Given the constant thermal properties, we have the equation for heat energy density:
\begin{equation} e(x, t)=c \rho u(x, t) \end{equation}
Considering the segment of the rod between $a$ and $b$, we can express the total heat energy contained in this section as:
\begin{equation} \int_a^b c \rho u(x, t) A(x) d x \end{equation}
Under the assumptions of no heat sources and constant thermal properties, the total heat energy is equal to the heat energy flowing through both boundary surfaces.

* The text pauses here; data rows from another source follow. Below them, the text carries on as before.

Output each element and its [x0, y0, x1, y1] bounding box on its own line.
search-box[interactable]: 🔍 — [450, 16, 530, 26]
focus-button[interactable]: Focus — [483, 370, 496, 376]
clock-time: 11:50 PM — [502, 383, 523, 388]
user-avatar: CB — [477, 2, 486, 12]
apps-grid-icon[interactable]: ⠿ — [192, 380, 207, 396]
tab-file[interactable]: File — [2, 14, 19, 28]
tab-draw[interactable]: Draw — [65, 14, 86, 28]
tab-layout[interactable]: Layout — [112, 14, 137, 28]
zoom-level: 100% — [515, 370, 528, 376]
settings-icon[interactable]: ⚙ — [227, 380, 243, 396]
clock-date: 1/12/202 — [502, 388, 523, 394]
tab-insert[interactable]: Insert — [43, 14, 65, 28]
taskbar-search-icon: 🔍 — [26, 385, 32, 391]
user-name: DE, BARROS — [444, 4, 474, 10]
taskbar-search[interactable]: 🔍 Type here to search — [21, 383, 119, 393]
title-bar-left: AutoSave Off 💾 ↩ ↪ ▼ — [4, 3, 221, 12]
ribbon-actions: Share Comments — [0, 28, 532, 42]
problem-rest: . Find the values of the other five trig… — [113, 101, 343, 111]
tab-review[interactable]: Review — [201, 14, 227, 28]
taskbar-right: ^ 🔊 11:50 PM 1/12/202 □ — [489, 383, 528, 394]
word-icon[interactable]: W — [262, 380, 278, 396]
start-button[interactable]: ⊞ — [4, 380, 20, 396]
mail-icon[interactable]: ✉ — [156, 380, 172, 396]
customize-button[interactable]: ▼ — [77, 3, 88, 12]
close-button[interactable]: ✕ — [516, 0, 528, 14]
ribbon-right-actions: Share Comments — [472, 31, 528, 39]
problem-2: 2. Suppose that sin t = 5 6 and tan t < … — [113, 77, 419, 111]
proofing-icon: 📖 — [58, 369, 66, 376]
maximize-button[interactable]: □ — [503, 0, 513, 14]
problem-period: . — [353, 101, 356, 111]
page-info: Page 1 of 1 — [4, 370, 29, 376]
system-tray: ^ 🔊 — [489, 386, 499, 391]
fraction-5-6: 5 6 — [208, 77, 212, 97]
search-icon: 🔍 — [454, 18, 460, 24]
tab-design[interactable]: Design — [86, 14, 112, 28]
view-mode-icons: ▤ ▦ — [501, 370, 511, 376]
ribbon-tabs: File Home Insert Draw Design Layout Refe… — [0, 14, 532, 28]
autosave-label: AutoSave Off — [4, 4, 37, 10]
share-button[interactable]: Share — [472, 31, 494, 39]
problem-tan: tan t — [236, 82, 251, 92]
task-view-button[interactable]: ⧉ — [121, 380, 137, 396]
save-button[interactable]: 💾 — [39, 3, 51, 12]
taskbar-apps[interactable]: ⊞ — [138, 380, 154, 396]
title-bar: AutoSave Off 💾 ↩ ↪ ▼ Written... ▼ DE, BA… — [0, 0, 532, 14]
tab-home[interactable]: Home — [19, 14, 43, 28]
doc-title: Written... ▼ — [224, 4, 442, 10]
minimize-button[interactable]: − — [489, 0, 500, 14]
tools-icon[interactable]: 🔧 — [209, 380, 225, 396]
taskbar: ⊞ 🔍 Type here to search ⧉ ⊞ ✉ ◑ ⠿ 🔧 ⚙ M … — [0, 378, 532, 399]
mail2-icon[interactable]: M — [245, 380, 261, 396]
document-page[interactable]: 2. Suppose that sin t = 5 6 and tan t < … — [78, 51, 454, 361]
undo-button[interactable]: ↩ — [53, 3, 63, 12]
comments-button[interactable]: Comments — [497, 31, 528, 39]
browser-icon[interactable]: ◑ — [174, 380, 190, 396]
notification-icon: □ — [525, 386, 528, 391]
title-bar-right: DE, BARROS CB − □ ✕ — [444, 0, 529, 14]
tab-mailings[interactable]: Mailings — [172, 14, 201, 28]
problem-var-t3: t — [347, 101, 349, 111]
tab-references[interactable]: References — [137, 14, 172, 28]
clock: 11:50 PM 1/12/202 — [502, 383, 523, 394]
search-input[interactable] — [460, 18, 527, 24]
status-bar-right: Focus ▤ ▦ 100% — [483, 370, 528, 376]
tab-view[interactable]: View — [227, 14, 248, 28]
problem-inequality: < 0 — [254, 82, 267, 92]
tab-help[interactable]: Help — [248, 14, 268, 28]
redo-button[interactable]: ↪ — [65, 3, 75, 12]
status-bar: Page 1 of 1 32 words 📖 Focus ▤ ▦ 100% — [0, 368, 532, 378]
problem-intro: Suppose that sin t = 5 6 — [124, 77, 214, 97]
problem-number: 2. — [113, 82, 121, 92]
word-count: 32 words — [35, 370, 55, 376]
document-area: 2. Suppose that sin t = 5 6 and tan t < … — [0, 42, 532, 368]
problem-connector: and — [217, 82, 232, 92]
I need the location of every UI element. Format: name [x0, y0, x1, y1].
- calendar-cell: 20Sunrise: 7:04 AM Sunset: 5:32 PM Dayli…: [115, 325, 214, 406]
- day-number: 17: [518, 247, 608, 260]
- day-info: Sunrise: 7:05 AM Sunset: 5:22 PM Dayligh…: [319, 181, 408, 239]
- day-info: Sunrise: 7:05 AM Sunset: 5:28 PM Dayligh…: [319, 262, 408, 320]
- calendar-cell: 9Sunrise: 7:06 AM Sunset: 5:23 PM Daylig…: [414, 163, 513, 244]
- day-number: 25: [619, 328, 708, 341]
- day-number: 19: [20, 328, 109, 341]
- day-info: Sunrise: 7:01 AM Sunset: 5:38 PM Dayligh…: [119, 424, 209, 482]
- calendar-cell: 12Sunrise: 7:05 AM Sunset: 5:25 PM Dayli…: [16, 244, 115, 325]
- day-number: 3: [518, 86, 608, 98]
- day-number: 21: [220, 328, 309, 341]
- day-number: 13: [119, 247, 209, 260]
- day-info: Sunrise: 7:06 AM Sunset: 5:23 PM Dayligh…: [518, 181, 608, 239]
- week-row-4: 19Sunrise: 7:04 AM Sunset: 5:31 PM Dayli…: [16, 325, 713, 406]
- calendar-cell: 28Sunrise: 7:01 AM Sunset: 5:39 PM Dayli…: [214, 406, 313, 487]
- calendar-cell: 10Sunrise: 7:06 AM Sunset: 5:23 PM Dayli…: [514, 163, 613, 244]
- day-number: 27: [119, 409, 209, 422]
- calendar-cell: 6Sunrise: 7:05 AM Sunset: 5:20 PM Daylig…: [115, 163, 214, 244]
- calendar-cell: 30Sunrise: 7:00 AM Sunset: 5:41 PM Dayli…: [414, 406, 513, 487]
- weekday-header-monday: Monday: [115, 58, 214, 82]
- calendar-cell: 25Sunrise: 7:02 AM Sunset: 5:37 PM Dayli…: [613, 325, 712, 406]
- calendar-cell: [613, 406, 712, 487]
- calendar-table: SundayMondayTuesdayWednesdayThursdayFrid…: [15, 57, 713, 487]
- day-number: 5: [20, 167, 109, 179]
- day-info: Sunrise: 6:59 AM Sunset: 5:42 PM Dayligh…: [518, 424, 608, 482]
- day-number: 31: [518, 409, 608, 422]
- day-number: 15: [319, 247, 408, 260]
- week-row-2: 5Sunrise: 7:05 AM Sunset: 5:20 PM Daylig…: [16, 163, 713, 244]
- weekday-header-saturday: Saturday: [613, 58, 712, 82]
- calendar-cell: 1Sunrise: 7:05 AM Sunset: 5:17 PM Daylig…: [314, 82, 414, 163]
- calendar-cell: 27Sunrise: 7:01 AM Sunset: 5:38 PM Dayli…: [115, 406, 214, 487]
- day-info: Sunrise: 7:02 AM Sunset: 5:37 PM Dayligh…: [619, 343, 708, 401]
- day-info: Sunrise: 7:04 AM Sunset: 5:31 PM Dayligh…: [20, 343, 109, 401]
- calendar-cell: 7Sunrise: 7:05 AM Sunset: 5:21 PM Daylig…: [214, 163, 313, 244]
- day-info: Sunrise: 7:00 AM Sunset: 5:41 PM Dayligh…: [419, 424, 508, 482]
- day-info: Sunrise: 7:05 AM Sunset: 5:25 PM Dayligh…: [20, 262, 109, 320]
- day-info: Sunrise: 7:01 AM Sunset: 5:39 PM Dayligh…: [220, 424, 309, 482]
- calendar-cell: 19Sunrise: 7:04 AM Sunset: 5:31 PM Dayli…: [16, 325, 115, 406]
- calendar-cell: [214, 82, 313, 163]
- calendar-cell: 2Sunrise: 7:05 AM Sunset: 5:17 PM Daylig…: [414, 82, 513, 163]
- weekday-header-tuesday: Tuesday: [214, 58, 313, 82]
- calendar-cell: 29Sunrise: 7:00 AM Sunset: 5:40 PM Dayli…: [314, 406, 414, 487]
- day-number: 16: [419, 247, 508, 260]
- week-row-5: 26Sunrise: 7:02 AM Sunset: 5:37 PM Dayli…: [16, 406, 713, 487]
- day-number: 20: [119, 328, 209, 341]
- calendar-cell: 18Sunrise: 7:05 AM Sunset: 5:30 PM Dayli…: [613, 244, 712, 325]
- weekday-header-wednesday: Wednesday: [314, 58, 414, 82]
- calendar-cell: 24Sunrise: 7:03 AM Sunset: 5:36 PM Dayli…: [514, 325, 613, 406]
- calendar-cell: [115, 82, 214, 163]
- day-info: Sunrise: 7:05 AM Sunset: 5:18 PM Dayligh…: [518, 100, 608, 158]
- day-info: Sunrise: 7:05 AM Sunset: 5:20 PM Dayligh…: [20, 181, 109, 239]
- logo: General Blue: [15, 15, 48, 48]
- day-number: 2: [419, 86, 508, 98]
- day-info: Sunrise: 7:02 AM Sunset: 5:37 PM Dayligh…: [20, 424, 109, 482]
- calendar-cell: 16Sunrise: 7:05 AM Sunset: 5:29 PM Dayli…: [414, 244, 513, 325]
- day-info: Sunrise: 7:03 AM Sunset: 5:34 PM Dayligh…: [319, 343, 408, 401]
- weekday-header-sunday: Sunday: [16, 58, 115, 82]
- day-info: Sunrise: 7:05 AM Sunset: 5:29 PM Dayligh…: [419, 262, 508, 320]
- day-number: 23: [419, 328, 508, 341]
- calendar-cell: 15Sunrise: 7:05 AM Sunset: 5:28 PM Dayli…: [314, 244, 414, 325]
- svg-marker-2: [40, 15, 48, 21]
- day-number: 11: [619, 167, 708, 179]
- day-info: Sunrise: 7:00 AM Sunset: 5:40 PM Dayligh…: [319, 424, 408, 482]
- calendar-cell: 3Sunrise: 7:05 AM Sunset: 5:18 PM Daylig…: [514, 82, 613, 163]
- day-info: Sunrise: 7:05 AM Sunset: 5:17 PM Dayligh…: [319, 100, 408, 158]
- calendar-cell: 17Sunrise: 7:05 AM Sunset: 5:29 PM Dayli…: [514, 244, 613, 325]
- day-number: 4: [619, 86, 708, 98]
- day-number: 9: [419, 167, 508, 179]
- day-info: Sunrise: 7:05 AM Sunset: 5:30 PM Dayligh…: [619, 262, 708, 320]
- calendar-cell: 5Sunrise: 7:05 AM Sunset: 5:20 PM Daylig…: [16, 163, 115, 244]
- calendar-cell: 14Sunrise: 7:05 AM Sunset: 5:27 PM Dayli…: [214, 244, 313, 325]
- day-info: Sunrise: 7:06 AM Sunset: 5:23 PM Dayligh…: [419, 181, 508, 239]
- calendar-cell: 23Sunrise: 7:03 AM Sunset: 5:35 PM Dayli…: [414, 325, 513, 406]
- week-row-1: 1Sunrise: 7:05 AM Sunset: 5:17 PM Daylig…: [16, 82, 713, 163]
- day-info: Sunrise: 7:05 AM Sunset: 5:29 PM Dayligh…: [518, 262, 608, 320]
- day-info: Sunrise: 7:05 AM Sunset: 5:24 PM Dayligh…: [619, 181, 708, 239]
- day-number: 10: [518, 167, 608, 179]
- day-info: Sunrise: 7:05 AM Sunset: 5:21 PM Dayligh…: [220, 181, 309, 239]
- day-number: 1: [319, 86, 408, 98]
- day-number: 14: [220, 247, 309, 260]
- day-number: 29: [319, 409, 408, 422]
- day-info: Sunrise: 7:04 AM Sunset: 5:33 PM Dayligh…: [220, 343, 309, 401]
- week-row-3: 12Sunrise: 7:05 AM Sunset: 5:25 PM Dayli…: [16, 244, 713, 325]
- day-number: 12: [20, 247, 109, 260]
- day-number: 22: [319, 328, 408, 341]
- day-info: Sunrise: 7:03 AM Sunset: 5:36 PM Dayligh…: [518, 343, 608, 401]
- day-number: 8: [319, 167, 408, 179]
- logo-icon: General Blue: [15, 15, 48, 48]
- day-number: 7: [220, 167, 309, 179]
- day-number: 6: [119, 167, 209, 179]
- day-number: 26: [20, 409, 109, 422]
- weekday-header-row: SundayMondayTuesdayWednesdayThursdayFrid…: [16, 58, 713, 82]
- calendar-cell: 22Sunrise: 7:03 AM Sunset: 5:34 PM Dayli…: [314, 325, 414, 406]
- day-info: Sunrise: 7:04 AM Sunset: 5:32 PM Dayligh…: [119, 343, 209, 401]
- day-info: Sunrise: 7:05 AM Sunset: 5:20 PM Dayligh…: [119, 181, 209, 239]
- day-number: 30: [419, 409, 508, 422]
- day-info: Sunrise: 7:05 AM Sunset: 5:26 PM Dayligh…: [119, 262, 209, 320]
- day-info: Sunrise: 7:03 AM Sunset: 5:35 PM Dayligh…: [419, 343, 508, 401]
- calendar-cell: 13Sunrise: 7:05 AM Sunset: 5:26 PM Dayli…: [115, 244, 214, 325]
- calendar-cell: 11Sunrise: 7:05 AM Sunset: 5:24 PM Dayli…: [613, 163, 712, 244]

Since the cross-sectional area $A(x)$ changes, it cannot be canceled out:
\begin{equation} \frac{d}{d t} \int_a^b c \rho u(x, t) A(x) d x=\phi(a, t) A(a)-\phi(b, t) A(b) \end{equation}
At this point, I am unsure how to apply the Fundamental Theorem of Calculus to obtain the following expression:
\begin{equation} \frac{d}{d t} \int_a^b \operatorname{c\rho u}(x, t) A(x) d x=-\int_a^b \frac{\partial}{\partial x}[\phi(x, t) A(x)] d x \end{equation}
I have searched for examples and explanations online, but I have not found any that directly address this particular application. Can someone please help me understand the logic behind this step and how the Fundamental Theorem of Calculus is applied here? Thank you :)
Essentially, your equation is given by $$\int\limits_a^b \frac{\partial f(x,t)}{\partial x} dx = f(b,t)-f(a,t)$$
for $f(x,t) = \phi(x,t)A(x)$. This is precisely the second form of the fundamental theorem of calculus you wrote, since in this case, $F' = f$.